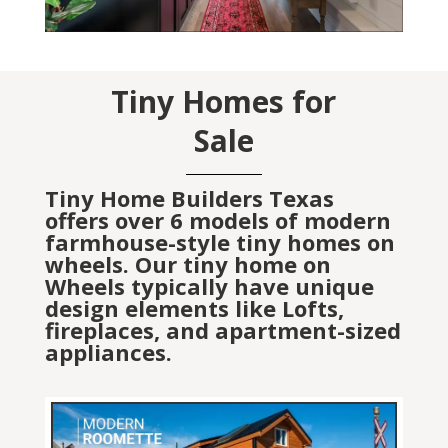
Tiny Homes for
Sale
Tiny Home Builders Texas
offers over 6 models of modern
farmhouse-style tiny homes on
wheels. Our tiny home on
Wheels typically have unique
design elements like Lofts,
fireplaces, and apartment-sized
appliances.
====
** WORK TASK **
Would you reproduce, word for word, the lines from the one holding "offers over 6 models of modern" through the final line of the entries, both included?

** EXERCISE OUTPUT **
offers over 6 models of modern
farmhouse-style tiny homes on
wheels. Our tiny home on
Wheels typically have unique
design elements like Lofts,
fireplaces, and apartment-sized
appliances.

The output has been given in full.